だから、ここでその真偽ははっきりさせておかなくてはならないと思った。
「――冬だから」と、魔物は言った。澄みきった声だった。
「冬?」
「夜が長い。戦うことのできる時間が長くなる。それだけ。私は魔物、戦い破壊することがすべて――他意はない」
舞は、魔物の答えに満足したような表情で頷き、そして言った。静かに、この静寂を壊してしまわぬように。「私と、一緒にならない?」
「どうして」
「あなたは私、私はあなた、でしょう?」
「今更、何を……」
苦痛と皮肉で、顔を歪める。
「捨てられた私の気持ちが、わかる? 同じ川澄舞でありながら、忌み嫌われ“魔物”として封印された私たちの気持ちが」
「わからない。でも、それが間違っているということだけは、わかる気がする」
「……そう」
それで十分だったのかもしれない。認識を違える者同士、真の心情理解などありえないだろう。大切なのは認めること――受け入れること。
舞は言った。
「私たちは長い間、互いに互いを欠いていた。自分の体の一部分を欠損していた。今、それを埋め合わせよう。真の川澄舞に、なろう?」
自分でも驚くほど饒舌だと思った。魔物は穏やかな笑みを浮かべると、そのまま目を閉じた。魔物の体が消えてなくなった。それと同時に、体の中に何かが満ちていくのを感じた。
空を見上げた。
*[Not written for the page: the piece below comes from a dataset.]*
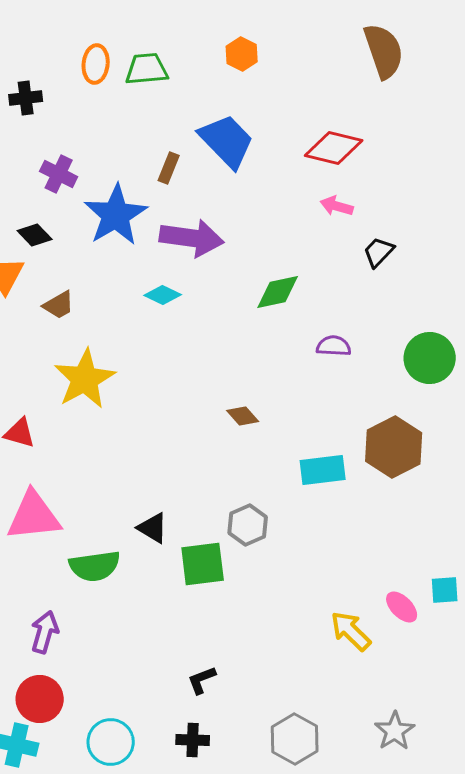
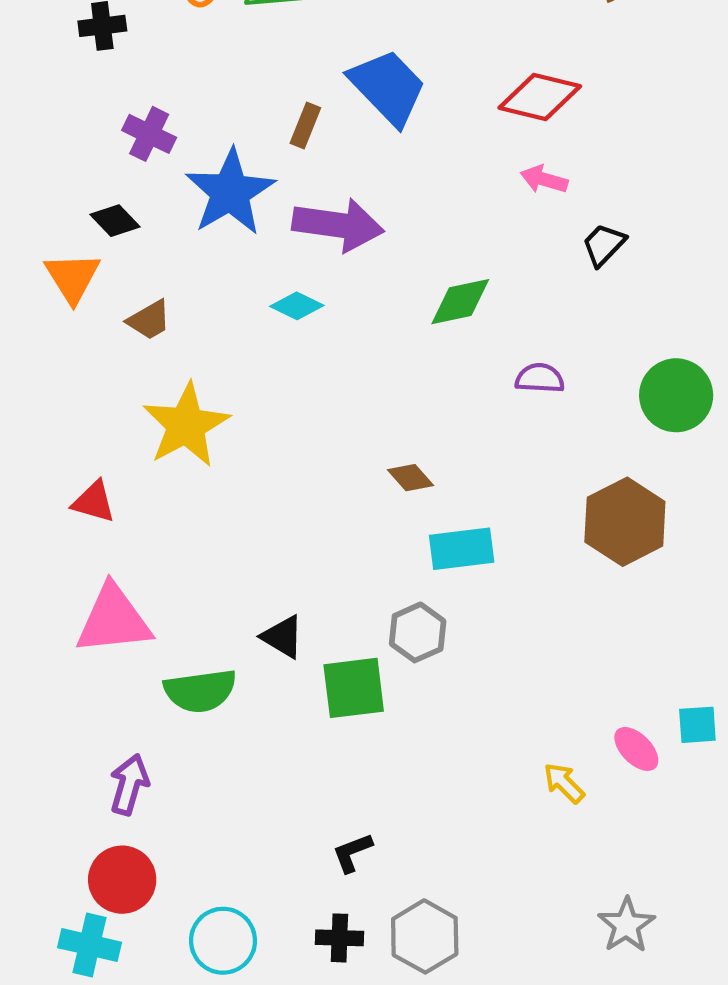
cyan rectangle: (323, 470) -> (462, 549), moved
yellow arrow: (351, 631) -> (564, 783), size x0.7
gray hexagon: (295, 739) -> (425, 936), moved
意外な光景が、そこにはあった。
雪がやんでいる。つい先ほどまで降っていたのに。
魔物はこれで、本当に消えたのだと確信した。あれほど忌み嫌っていた力は、再びこの体に宿ったけれど。
――これで、いい。
“舞”も“まい”も、すべてあわせて川澄舞という人間なのだ。いくら辛くとも、苦しくとも、その二つをわけて過ごすなんて、してはいけない。
佐祐理と祐一の顔を思い浮かべる。大丈夫、この力があろうとも、あの二人とであれば、ずっとずっと歩いていける。そう確信する。
舞は歩き出した。新たなる自分の第一歩。それは、二人の無事を確認すること。
空が白み始めていた。舞は屋上の柵から身を乗り出すようにして、落ち合う予定の校門を望み見た。小さな人影が、こちらに向かって手を振っている。その隣では、座り込んだ影が、肩を上下させて白く息を吐いていた。手を振っているのが佐祐理、座り込んでいるのが祐一だろう。二人の姿を見て、急に懐かしさがこみ上げてくるのを感じた。別れていたのは、ほんの数十分ほどなのに、どうしたのだろう。たぶん、夜の学校が非日常的すぎるのだ。
――今はただ、温もりが欲しい。
舞は思い切り手を振り返した。光が溢れそうになる地平線が、誰も見たことのない新たなる朝の訪れを、静かに指し示していた。